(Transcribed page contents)
◇ ◇ ◇
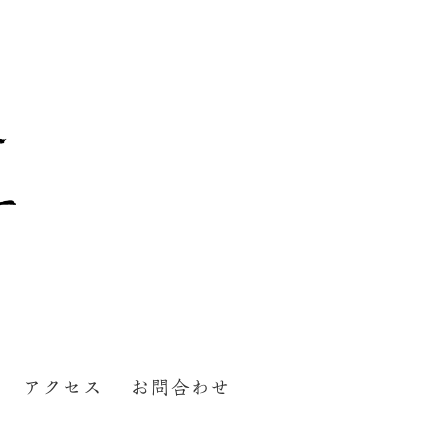
アクセス
お問合わせ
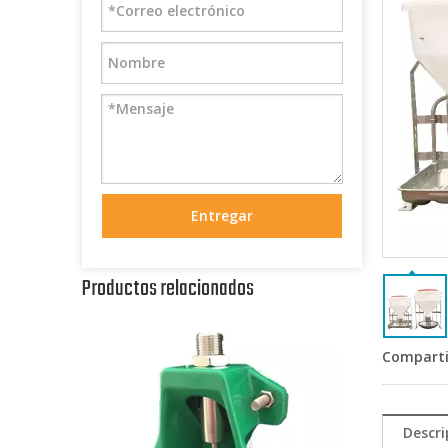
Entregar
Productos relacionados
Comparti
Descri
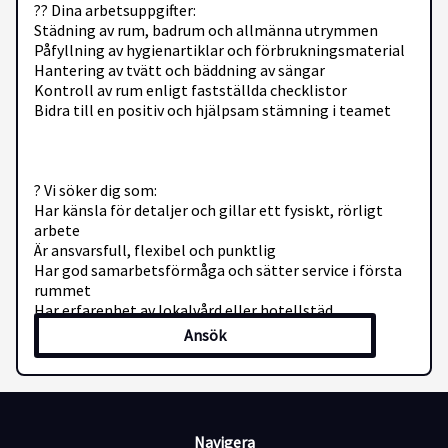
?? Dina arbetsuppgifter:
Städning av rum, badrum och allmänna utrymmen
Påfyllning av hygienartiklar och förbrukningsmaterial
Hantering av tvätt och bäddning av sängar
Kontroll av rum enligt fastställda checklistor
Bidra till en positiv och hjälpsam stämning i teamet
? Vi söker dig som:
Har känsla för detaljer och gillar ett fysiskt, rörligt
arbete
Är ansvarsfull, flexibel och punktlig
Har god samarbetsförmåga och sätter service i första
rummet
Har erfarenhet av lokalvård eller hotellstäd
(meriterande, ej krav)
Ansök
Talar svenska eller engelska
? Vi erbjuder dig:
Navigera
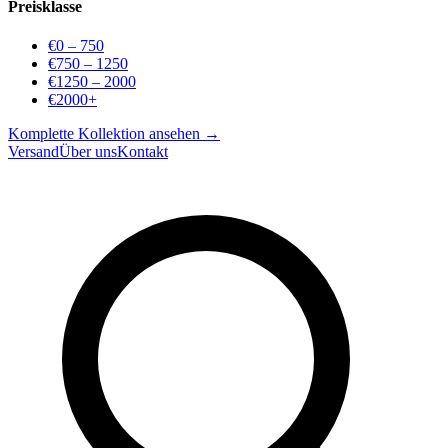
Preisklasse
€0 – 750
€750 – 1250
€1250 – 2000
€2000+
Komplette Kollektion ansehen →
Versand
Über uns
Kontakt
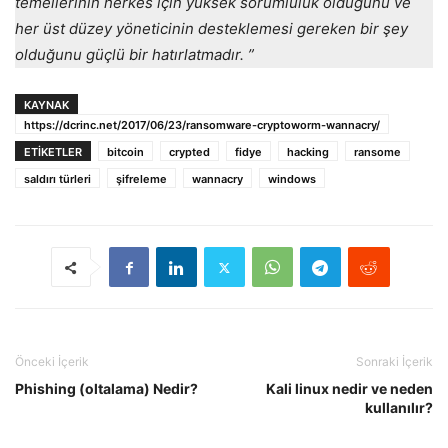
temellerinin herkes için yüksek sorumluluk olduğunu ve
her üst düzey yöneticinin desteklemesi gereken bir şey
olduğunu güçlü bir hatırlatmadır. ”
KAYNAK
https://dcrinc.net/2017/06/23/ransomware-cryptoworm-wannacry/
ETIKETLER
bitcoin
crypted
fidye
hacking
ransome
saldırı türleri
şifreleme
wannacry
windows
Önceki İçerik
Sonraki İçerik
Phishing (oltalama) Nedir?
Kali linux nedir ve neden
kullanılır?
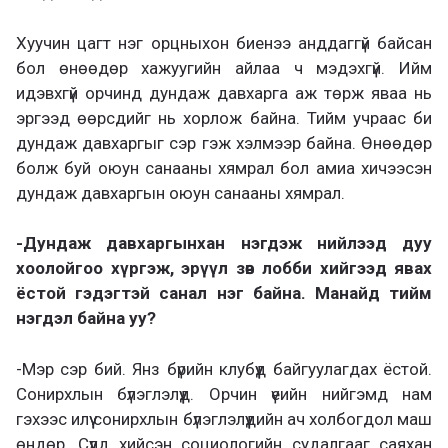
Хуучин цагт нэг орцныхон биенээ анддаггүй байсан
бол өнөөдөр хажуугийн айлаа ч мэдэхгүй. Ийм
идэвхгүй орчинд дундаж давхарга аж төрж яваа нь
эргээд өөрсдийг нь хорлож байна. Тийм учраас би
дундаж давхаргыг сэр гэж хэлмээр байна. Өнөөдөр
болж буй оюун санааны хямрал бол амиа хичээсэн
дундаж давхаргын оюун санааны хямрал.
-Дундаж давхаргынхан нэгдэж нийлээд дуу
хоолойгоо хүргэж, эрүүл зөв лобби хийгээд явах
ёстой гэдэгтэй санал нэг байна. Манайд тийм
нэгдэл байна уу?
-Мэр сэр бий. Янз бүрийн клубүүд байгуулагдах ёстой.
Сонирхлын бүлэглэлүүд. Орчин үеийн нийгэмд нам
гэхээс илүү сонирхлын бүлэглэлүүдийн ач холбогдол маш
өндөр. Сүүлд хийсэн социологийн судалгааг саяхан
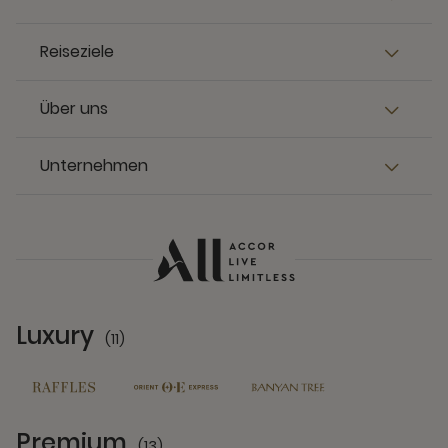
Reiseziele
Über uns
Unternehmen
Luxury
(11)
11 Partners
Premium
(13)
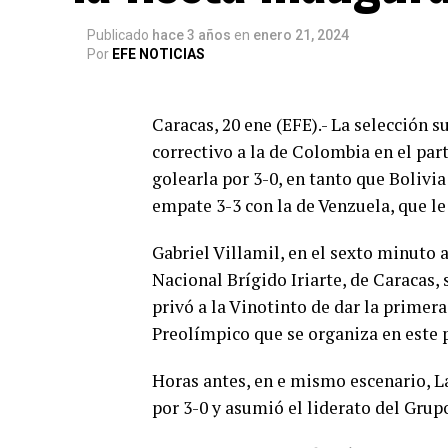
Publicado
hace 3 años
en
enero 21, 2024
Por
EFE NOTICIAS
Caracas, 20 ene (EFE).- La selección 
correctivo a la de Colombia en el par
golearla por 3-0, en tanto que Bolivi
empate 3-3 con la de Venzuela, que le 
Gabriel Villamil, en el sexto minuto 
Nacional Brígido Iriarte, de Caracas,
privó a la Vinotinto de dar la primera
Preolímpico que se organiza en este p
Horas antes, en e mismo escenario, L
por 3-0 y asumió el liderato del Grup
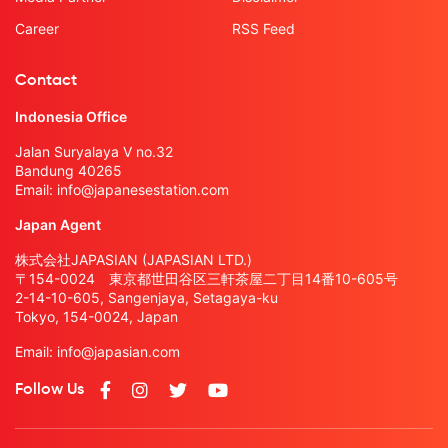
Career
RSS Feed
Contact
Indonesia Office
Jalan Suryalaya V no.32
Bandung 40265
Email:
info@japanesestation.com
Japan Agent
株式会社JAPASIAN (JAPASIAN LTD.)
〒154-0024 東京都世田谷区三軒茶屋二丁目14番10-605号
2-14-10-605, Sangenjaya, Setagaya-ku
Tokyo, 154-0024, Japan
Email:
info@japasian.com
Follow Us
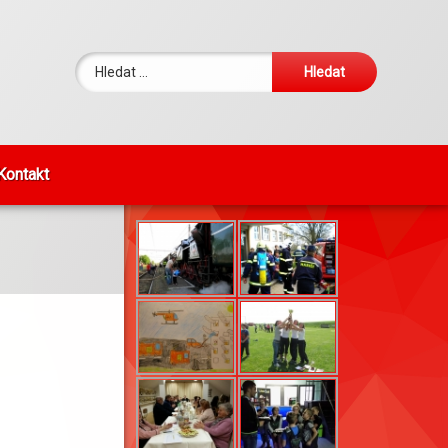
Vyhledávání
Kontakt
FOTKY DNE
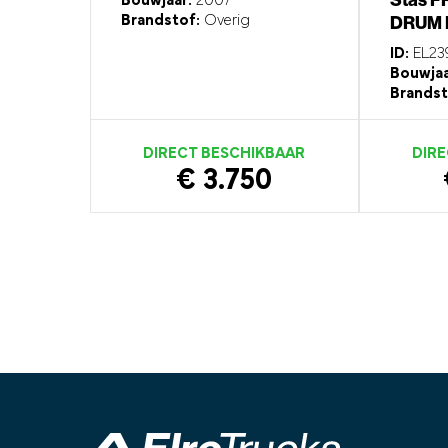
Bouwjaar:
2007
DRUM 
Brandstof:
Overig
ID:
EL23
Bouwjaa
Brandst
DIRECT BESCHIKBAAR
DIRE
€ 3.750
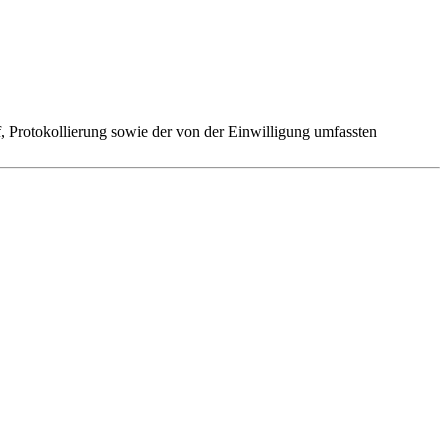
 Protokollierung sowie der von der Einwilligung umfassten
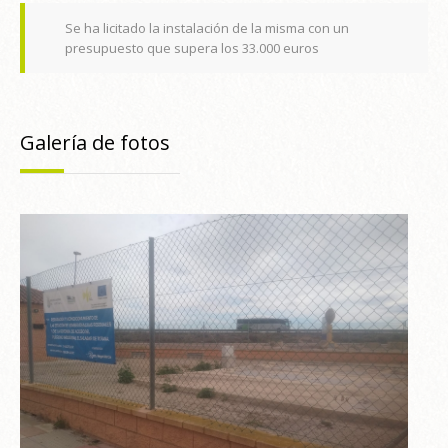
Se ha licitado la instalación de la misma con un
presupuesto que supera los 33.000 euros
Galería de fotos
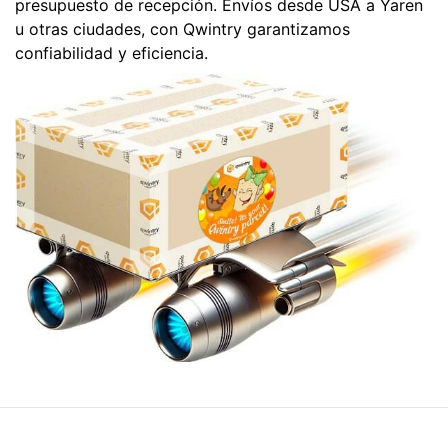
presupuesto de recepción. Envíos desde USA a Yaren
u otras ciudades, con Qwintry garantizamos
confiabilidad y eficiencia.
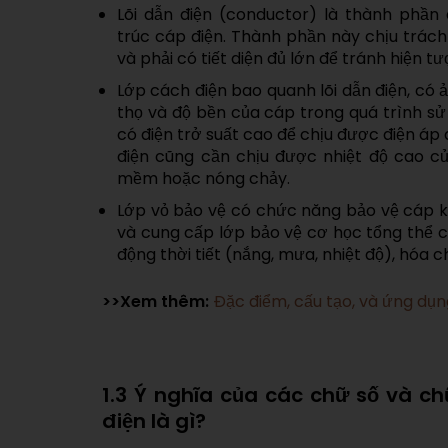
Lõi dẫn điện (conductor) là thành phần
trúc cáp điện. Thành phần này chịu trách 
và phải có tiết diện đủ lớn để tránh hiện t
Lớp cách điện bao quanh lõi dẫn điện, có 
thọ và độ bền của cáp trong quá trình s
có điện trở suất cao để chịu được điện áp 
điện cũng cần chịu được nhiệt độ cao củ
mềm hoặc nóng chảy.
Lớp vỏ bảo vệ có chức năng bảo vệ cáp 
và cung cấp lớp bảo vệ cơ học tổng thể ch
động thời tiết (nắng, mưa, nhiệt độ), hóa 
>>Xem thêm:
Đặc điểm, cấu tạo, và ứng dụn
1.3 Ý nghĩa của các chữ số và ch
điện là gì?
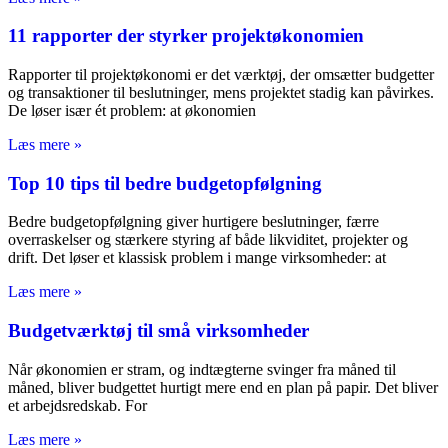
11 rapporter der styrker projektøkonomien
Rapporter til projektøkonomi er det værktøj, der omsætter budgetter
og transaktioner til beslutninger, mens projektet stadig kan påvirkes.
De løser især ét problem: at økonomien
Læs mere »
Top 10 tips til bedre budgetopfølgning
Bedre budgetopfølgning giver hurtigere beslutninger, færre
overraskelser og stærkere styring af både likviditet, projekter og
drift. Det løser et klassisk problem i mange virksomheder: at
Læs mere »
Budgetværktøj til små virksomheder
Når økonomien er stram, og indtægterne svinger fra måned til
måned, bliver budgettet hurtigt mere end en plan på papir. Det bliver
et arbejdsredskab. For
Læs mere »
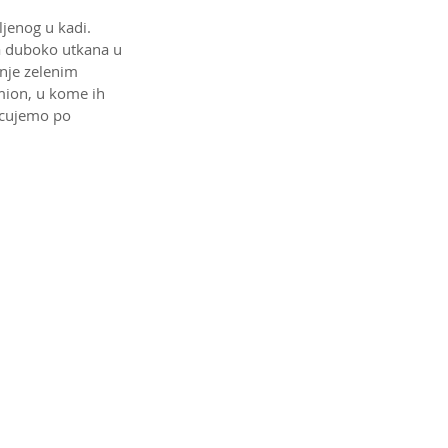
jenog u kadi. 
a duboko utkana u 
anje zelenim 
mion, u kome ih 
acujemo po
◇ ◇ ◇
--- Your task ---
Check each line of the records above, and copy those that hold the word "budgetopfølgning".

--- Task response ---
Top 10 tips til bedre budgetopfølgning
Bedre budgetopfølgning giver hurtigere beslutninger, færre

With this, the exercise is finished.